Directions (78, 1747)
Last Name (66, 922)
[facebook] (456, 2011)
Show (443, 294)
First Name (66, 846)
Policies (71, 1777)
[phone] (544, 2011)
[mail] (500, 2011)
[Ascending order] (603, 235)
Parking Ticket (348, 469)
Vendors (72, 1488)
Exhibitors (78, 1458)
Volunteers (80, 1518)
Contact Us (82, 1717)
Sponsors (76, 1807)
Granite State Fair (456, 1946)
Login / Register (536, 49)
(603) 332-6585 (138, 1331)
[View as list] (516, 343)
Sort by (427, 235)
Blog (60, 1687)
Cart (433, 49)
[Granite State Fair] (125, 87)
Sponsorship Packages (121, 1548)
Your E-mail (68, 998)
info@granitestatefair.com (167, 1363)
______________________________
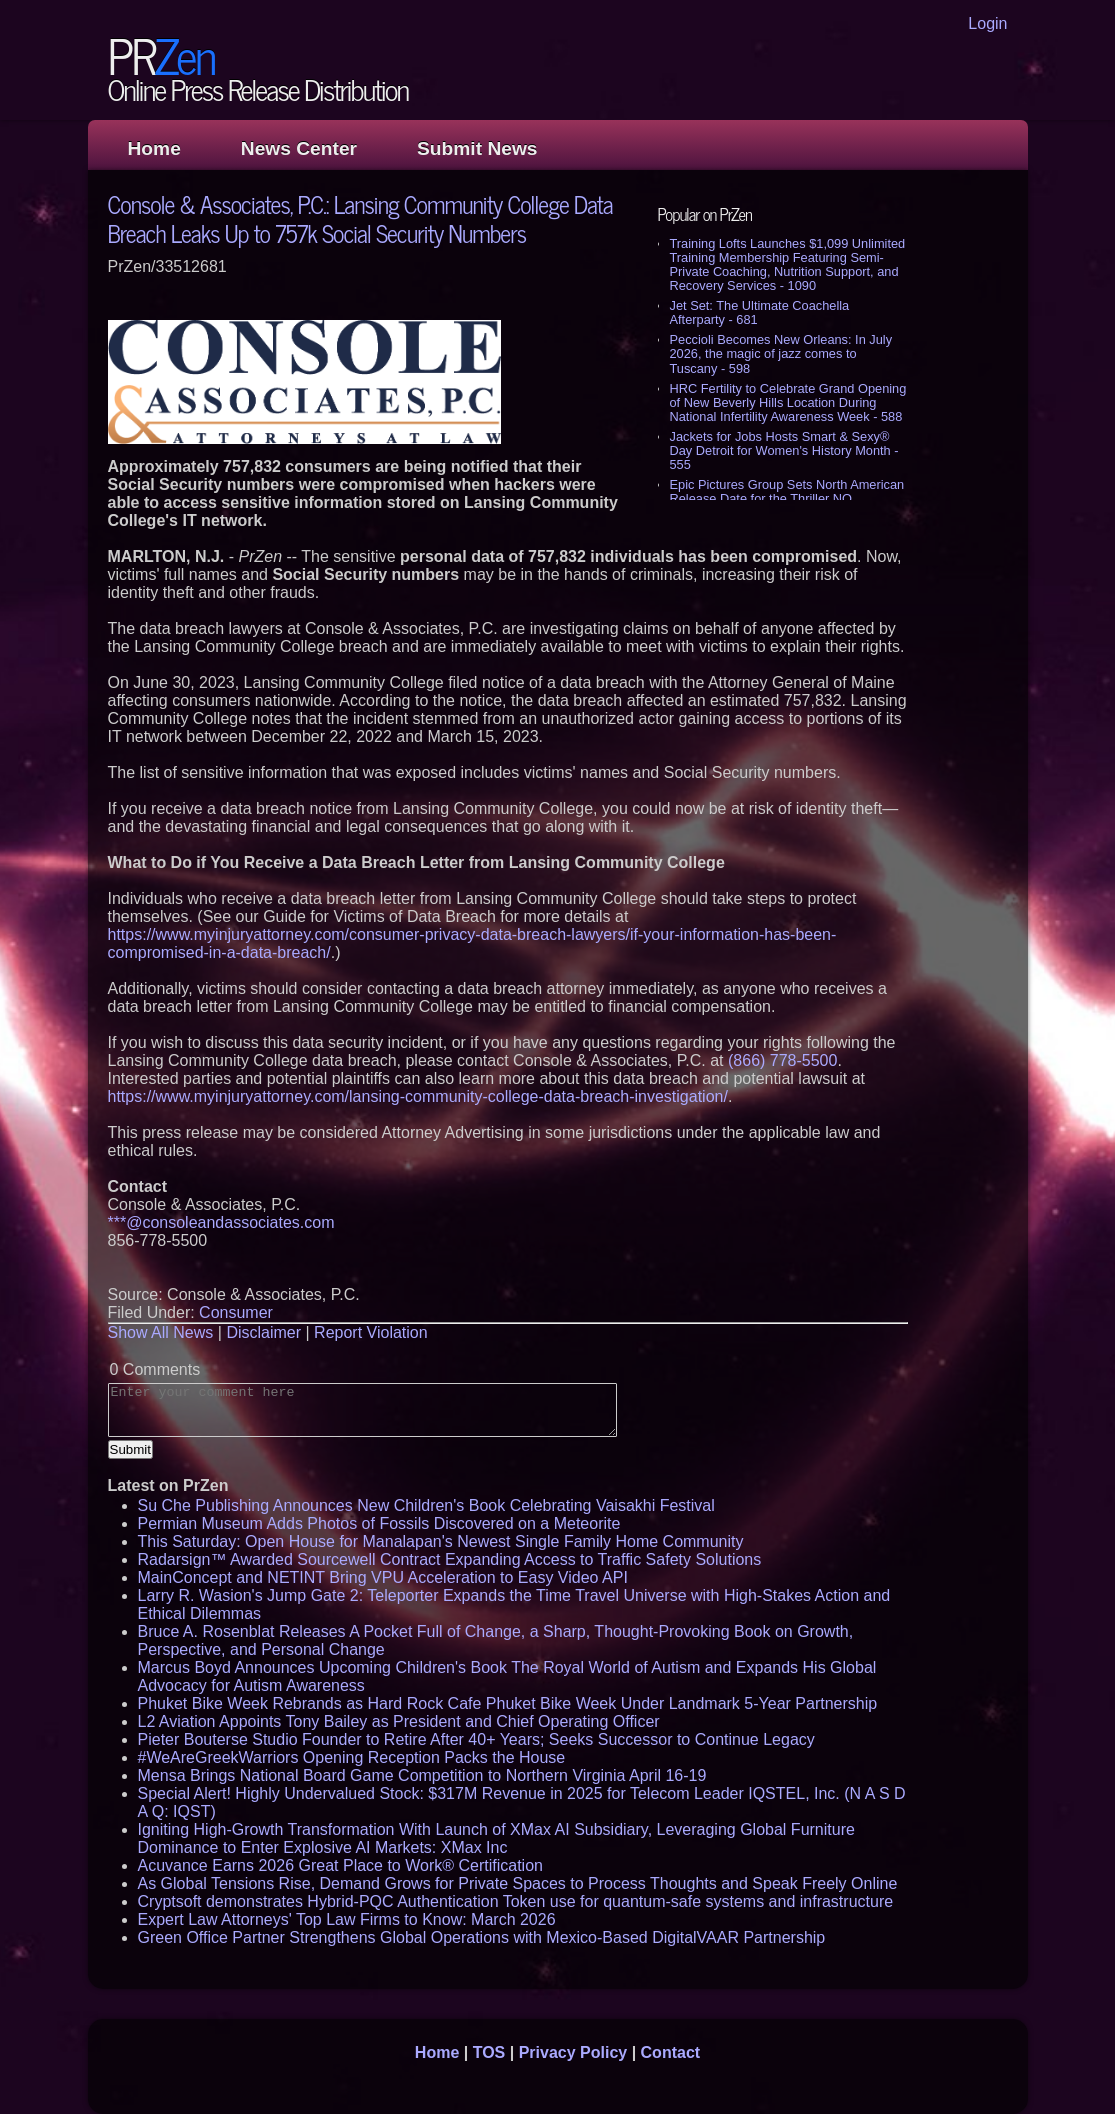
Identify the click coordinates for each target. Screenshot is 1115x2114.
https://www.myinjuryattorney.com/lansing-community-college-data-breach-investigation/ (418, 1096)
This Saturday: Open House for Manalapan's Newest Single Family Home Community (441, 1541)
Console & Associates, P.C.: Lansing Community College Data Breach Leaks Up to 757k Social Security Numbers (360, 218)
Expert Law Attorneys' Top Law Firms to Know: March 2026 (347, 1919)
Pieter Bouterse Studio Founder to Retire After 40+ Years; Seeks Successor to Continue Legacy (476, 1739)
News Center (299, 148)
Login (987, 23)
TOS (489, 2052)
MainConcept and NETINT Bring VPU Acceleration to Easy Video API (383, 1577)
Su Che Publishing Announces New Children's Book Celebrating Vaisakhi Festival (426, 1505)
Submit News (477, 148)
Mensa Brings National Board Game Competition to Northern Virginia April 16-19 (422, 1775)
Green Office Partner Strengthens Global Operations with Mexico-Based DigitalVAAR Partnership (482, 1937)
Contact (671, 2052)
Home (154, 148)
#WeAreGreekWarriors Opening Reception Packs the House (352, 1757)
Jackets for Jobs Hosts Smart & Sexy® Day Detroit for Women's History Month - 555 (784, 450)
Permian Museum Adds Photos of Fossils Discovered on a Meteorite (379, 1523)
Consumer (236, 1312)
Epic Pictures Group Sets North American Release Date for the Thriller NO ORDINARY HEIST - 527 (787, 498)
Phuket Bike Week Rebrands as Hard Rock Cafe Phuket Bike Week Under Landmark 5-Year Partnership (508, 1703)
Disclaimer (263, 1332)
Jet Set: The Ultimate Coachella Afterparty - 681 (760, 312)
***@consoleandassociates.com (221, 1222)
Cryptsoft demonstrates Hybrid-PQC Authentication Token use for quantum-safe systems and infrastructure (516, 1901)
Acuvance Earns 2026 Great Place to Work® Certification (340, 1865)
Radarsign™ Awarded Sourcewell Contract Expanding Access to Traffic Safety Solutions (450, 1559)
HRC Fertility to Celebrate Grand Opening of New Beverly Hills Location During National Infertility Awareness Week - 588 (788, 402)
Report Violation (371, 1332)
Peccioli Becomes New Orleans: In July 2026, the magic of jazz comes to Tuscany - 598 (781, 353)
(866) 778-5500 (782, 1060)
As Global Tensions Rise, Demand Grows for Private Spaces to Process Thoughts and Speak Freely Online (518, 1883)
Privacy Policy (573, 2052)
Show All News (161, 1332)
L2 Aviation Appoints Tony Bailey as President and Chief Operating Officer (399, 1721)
______________________________
• What is being asked
As listed above, the lines from the line with "Expert Law Attorneys'" to the line with "Radarsign™ Awarded Sourcewell" are to be echoed exactly, with both ends included and nothing added.

• Result of this task
Expert Law Attorneys' Top Law Firms to Know: March 2026 (347, 1919)
Pieter Bouterse Studio Founder to Retire After 40+ Years; Seeks Successor to Continue Legacy (476, 1739)
News Center (299, 148)
Login (987, 23)
TOS (489, 2052)
MainConcept and NETINT Bring VPU Acceleration to Easy Video API (383, 1577)
Su Che Publishing Announces New Children's Book Celebrating Vaisakhi Festival (426, 1505)
Submit News (477, 148)
Mensa Brings National Board Game Competition to Northern Virginia April 16-19 (422, 1775)
Green Office Partner Strengthens Global Operations with Mexico-Based DigitalVAAR Partnership (482, 1937)
Contact (671, 2052)
Home (154, 148)
#WeAreGreekWarriors Opening Reception Packs the House (352, 1757)
Jackets for Jobs Hosts Smart & Sexy® Day Detroit for Women's History Month - 555 (784, 450)
Permian Museum Adds Photos of Fossils Discovered on a Meteorite (379, 1523)
Consumer (236, 1312)
Epic Pictures Group Sets North American Release Date for the Thriller NO ORDINARY HEIST - 527 (787, 498)
Phuket Bike Week Rebrands as Hard Rock Cafe Phuket Bike Week Under Landmark 5-Year Partnership (508, 1703)
Disclaimer (263, 1332)
Jet Set: The Ultimate Coachella Afterparty - 681 (760, 312)
***@consoleandassociates.com (221, 1222)
Cryptsoft demonstrates Hybrid-PQC Authentication Token use for quantum-safe systems and infrastructure (516, 1901)
Acuvance Earns 2026 Great Place to Work® Certification (340, 1865)
Radarsign™ Awarded Sourcewell Contract Expanding Access to Traffic Safety Solutions (450, 1559)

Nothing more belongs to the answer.